Cosa e come ci fa capire che c’è qualcosa da cambiare?
Anche il tuo disagio di vivere. Se hai un disagio di vivere, tu ti domandi questo disagio da dove deriva. Può darsi che derivi dal fatto che sei appunto in battaglia, perché cambiare non è un adattamento, perché l’adattamento spegne il fuoco. Tu non hai più fuoco, ti sei adattato. Quindi il tuo disagio non ti esprime, non elimina le malinconie che hai, non elimina quei momenti meravigliosi in cui puoi ammirare, estraniarti da tutto e guardare un cielo, guardare l’azzurro, oppure il cupo delle nuvole e così via. Tu non ti estranei così, ma ti estranei nel momento in cui non guardi niente o guardi soltanto gli altri fatti come te.

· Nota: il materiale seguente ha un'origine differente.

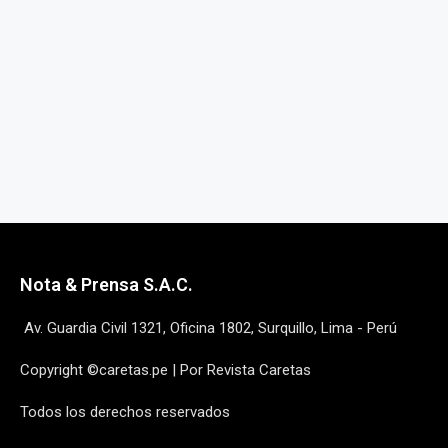
Nota & Prensa S.A.C.
Av. Guardia Civil 1321, Oficina 1802, Surquillo, Lima - Perú
Copyright ©caretas.pe | Por Revista Caretas
Todos los derechos reservados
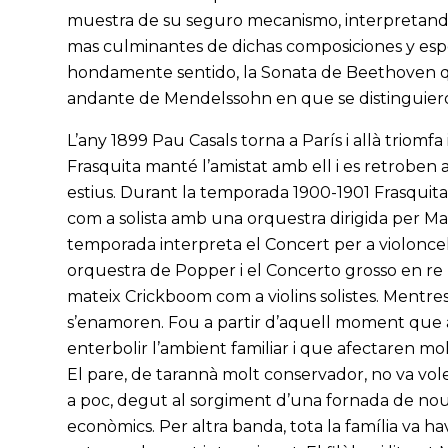
muestra de su seguro mecanismo, interpretando
mas culminantes de dichas composiciones y es
hondamente sentido, la Sonata de Beethoven qu
andante de Mendelssohn en que se distinguieron 
L’any 1899 Pau Casals torna a París i allà triomfa
Frasquita manté l’amistat amb ell i es retroben a
estius. Durant la temporada 1900-1901 Frasquita
com a solista amb una orquestra dirigida per M
temporada interpreta el Concert per a violoncel 
orquestra de Popper i el Concerto grosso en re
mateix Crickboom com a violins solistes. Mentres
s’enamoren. Fou a partir d’aquell moment que a 
enterbolir l’ambient familiar i que afectaren m
El pare, de tarannà molt conservador, no va vole
a poc, degut al sorgiment d’una fornada de nou
econòmics. Per altra banda, tota la família va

Ma in questo cammino di cambiamento, di cui si è parlato fino ad ora, l’uomo non è da solo. In che relazione è con il resto del mondo? In che relazione è con la storia?
La relazione resta. È importante che tu ti colleghi, ti metti in relazione. Cominci a fare questo percorso di assestamento di te stesso, di rafforzamento delle tue qualità, delle qualità che tu reputi le migliori per te. Poi, puoi propagare questo alcunché, come puoi tenertelo per te stesso. La saggezza non è un fatto esportabile. La saggezza funziona innanzitutto se ha toccato te stesso; se non ha toccato te stesso non può toccare l’altro. L’altro la vedrà nel modo in cui parli anche di cose apparentemente lontane; anzi se ne accorgerà di più che se tu parli di saggezza espressamente, come ne sto parlando io, se fai atti che siano dentro questa saggezza.

Si può riuscire tramite il dialogo e la riflessione a trovare dei punti di riferimento che siano universali, che valgano per tutti? Oppure ognuno ha i suoi che basa sul suo vissuto, sulle sue esperienze?
Se tu hai un energico punto di vista, un’intuizione, puoi condividerlo con gli altri. Ma è la tua fides; la tua convinzione poggia lì; tu ci credi e tu devi lottare per quella convinzione. Certamente saggezza non significa l’appiattimento di sé stessi, questo è un fatto personale, l’altro è un fatto concettuale. Un energico punto di vista sulla vita lo dovete avere, questo vi do come consiglio.

Si conferma dunque la necessità di un percorso interno che possa fungere da piedistallo ad ogni essere umano per lanciarsi nel vivere comune. Del resto, come l’antica saggezza ci ricorda, anche all’interno di noi stessi esiste una moltitudine di aspetti, tanti piccoli ‘io’ che reclamano attenzione: bisogni fisici, energetici, emotivi, concettuali. La costruzione di sé stessi risulta, dunque, essere un ideale etico ma anche politico. L’armonia appare nuovamente un’urgenza interna ed esterna, ed ascoltare queste parole come familiari da un maestro del pensiero è sempre motivo di sostegno.